WASHINGTON — It was a familiar, if excruciating, position for Democrats.
A day after pulling the plug on his party’s plans to pass a climate, energy and tax package this summer, Senator Joe Manchin III of West Virginia, the conservative-leaning Democrat who has repeatedly flirted with compromise only to scuttle his party’s highest ambitions, called in on Friday to a West Virginia radio show. Perhaps, he suggested, in another month or so, he might see his way clear to salvaging the last bits of President Biden’s domestic agenda.
There was no guarantee, of course, and the comments were only the latest instance of Mr. Manchin capitalizing on his role as a swing vote in an evenly divided Senate to dictate his party’s legislative strategy, leaving Democrats at his mercy.
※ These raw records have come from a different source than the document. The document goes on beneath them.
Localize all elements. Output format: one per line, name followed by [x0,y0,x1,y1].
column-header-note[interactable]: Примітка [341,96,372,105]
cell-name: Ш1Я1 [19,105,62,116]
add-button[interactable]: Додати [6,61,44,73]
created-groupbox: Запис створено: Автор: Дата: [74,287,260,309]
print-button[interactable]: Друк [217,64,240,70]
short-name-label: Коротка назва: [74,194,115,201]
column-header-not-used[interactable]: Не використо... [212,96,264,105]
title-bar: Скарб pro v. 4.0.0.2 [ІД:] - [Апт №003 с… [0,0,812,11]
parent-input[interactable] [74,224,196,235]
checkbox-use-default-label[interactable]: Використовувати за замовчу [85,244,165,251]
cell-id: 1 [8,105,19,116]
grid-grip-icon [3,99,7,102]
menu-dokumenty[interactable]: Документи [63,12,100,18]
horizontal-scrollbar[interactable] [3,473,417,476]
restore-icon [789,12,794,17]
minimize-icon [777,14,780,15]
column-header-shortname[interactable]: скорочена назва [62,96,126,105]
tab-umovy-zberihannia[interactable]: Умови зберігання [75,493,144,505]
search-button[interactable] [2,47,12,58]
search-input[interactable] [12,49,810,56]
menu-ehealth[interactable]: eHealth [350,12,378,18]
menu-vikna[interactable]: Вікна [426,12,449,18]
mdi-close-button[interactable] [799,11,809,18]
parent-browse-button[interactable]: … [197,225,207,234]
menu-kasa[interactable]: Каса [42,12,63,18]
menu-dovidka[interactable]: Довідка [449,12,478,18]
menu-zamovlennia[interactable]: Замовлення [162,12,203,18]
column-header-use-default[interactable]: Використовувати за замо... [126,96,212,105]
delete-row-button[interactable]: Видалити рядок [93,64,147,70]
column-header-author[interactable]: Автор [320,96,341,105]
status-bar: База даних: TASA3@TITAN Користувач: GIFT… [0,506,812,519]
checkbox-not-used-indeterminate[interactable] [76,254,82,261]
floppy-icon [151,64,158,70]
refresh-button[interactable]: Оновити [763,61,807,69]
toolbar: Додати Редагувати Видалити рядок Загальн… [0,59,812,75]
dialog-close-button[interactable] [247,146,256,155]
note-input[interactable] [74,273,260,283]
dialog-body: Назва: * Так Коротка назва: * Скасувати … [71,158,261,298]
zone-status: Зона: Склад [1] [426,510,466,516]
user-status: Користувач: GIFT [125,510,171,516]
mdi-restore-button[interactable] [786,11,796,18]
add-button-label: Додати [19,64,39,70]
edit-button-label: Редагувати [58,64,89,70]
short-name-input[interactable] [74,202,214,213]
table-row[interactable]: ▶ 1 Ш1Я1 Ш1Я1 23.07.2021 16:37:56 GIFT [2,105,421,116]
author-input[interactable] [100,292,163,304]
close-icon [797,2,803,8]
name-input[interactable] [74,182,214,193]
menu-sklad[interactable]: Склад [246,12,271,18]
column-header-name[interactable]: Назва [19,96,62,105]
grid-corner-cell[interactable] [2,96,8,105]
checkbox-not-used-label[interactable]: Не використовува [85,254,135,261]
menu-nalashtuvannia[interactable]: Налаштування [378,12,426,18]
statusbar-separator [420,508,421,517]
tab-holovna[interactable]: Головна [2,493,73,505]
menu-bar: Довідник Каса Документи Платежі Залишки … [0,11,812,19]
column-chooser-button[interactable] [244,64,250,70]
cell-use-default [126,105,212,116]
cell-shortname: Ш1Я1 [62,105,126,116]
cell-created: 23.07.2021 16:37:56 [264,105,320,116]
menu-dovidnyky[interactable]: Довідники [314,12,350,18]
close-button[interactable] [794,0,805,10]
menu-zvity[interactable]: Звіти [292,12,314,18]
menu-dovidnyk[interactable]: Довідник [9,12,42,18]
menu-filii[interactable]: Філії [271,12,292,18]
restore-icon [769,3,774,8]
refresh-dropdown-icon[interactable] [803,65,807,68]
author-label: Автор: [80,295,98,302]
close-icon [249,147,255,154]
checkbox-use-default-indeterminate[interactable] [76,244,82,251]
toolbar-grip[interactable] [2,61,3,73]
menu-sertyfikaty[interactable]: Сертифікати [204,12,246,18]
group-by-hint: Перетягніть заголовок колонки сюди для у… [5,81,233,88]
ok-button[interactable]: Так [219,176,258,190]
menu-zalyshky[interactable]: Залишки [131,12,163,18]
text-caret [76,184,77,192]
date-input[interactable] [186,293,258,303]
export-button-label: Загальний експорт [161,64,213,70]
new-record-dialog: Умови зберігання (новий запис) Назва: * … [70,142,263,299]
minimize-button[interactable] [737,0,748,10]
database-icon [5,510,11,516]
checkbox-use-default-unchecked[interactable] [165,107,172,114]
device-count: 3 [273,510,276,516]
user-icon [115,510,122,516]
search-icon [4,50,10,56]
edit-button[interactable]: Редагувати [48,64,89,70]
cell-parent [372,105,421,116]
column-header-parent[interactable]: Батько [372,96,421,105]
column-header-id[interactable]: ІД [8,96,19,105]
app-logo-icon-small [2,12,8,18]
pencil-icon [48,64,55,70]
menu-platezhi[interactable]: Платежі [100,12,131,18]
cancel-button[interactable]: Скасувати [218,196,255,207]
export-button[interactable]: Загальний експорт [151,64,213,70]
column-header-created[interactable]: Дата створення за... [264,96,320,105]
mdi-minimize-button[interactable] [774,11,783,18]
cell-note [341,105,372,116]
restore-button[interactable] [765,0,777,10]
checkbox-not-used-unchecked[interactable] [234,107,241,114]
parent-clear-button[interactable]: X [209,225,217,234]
This time, Democrats had had enough.
Rather than engage in another round of will-he-or-won’t-he negotiations with Mr. Manchin, Mr. Biden let it be known that he was done trying to secure his climate agenda in Congress.
Mr. Manchin’s abrupt withdrawal left Senator Chuck Schumer, Democrat of New York and the majority leader, jilted after months of courting a colleague whose demands and red lines seemed to shift by the day, or the latest economic projection. And it prodded many Democrats into open revolt against Mr. Manchin, blaming him for the demise of their ambitions and the last chance for their party to tackle the existential threat of climate change.
Mr. Manchin, said Representative Pramila Jayapal of Washington, the chairwoman of the Congressional Progressive Caucus, “has shown that he doesn’t know how to close a deal — or he doesn’t want to close a deal — and that you can’t trust him.”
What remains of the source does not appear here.